** Opening Records provided block **

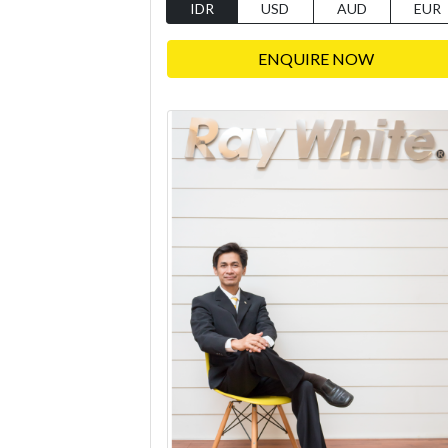
IDR
USD
AUD
EUR
ENQUIRE NOW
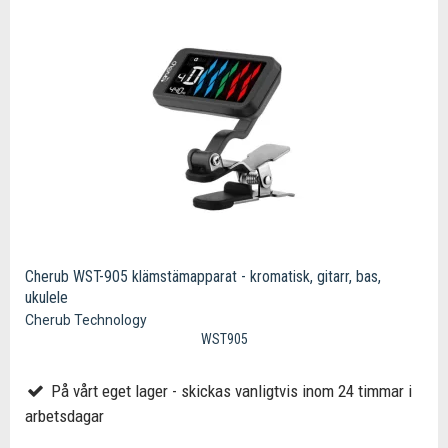
Cherub WST-905 klämstämapparat - kromatisk, gitarr, bas,
ukulele
Cherub Technology
WST905
På vårt eget lager - skickas vanligtvis inom 24 timmar i
arbetsdagar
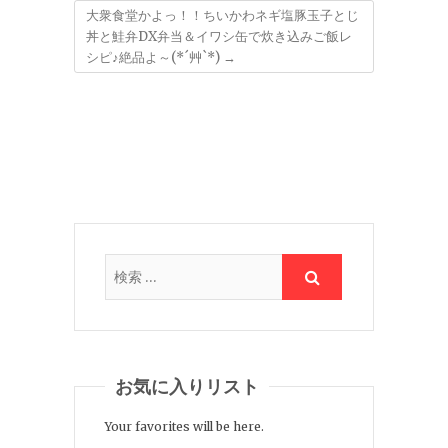
大衆食堂かよっ！！ちいかわネギ塩豚玉子とじ
丼と鮭弁DX弁当＆イワシ缶で炊き込みご飯レ
シピ♪絶品よ～(*´艸`*)
→
お気に入りリスト
Your favorites will be here.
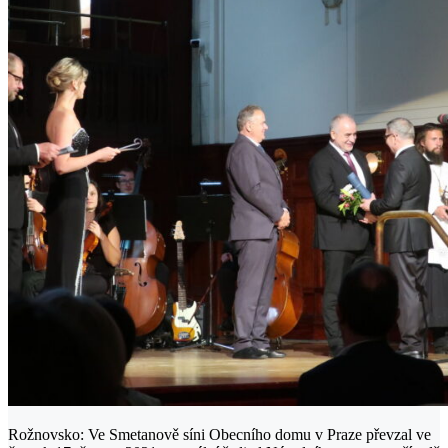
Rožnovsko: Ve Smetanově síni Obecního domu v Praze převzal ve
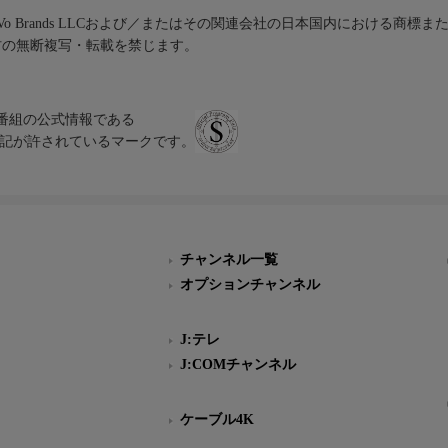
iVo Brands LLCおよび／またはその関連会社の日本国内における商標
材の無断複写・転載を禁じます。
、テレビ番組の公式情報である
スにのみ表記が許されているマークです。
チャンネル一覧
オプションチャンネル
J:テレ
J:COMチャンネル
ケーブル4K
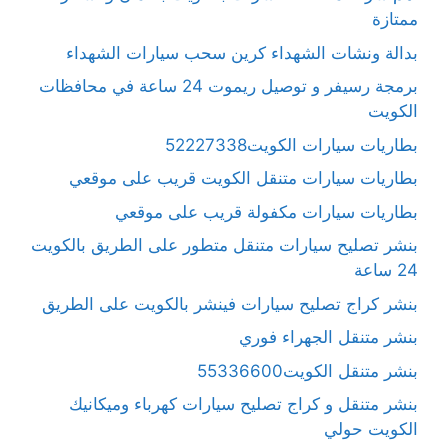
ممتازة
بدالة ونشات الشهداء كرين سحب سيارات الشهداء
برمجة رسيفر و توصيل ريموت 24 ساعة في محافظات
الكويت
بطاريات سيارات الكويت52227338
بطاريات سيارات متنقل الكويت قريب على موقعي
بطاريات سيارات مكفولة قريب على موقعي
بنشر تصليح سيارات متنقل متطور على الطريق بالكويت
24 ساعة
بنشر كراج تصليح سيارات فينشر بالكويت على الطريق
بنشر متنقل الجهراء فوري
بنشر متنقل الكويت55336600
بنشر متنقل و كراج تصليح سيارات كهرباء وميكانيك
الكويت حولي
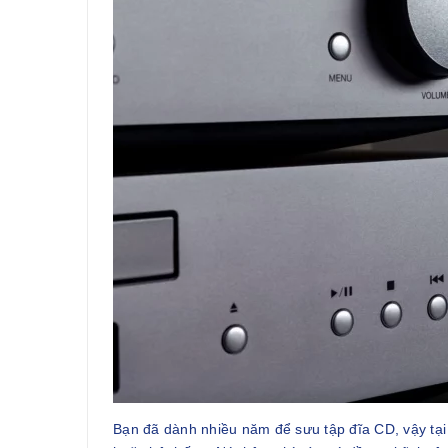
Bạn đã dành nhiều năm để sưu tập đĩa CD, vậy tạ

** Closing Records provided block **

## Work to complete
Taking every line of the records in turn, count the ones holding "قريب", and state nothing but the number.

## Result of this task
2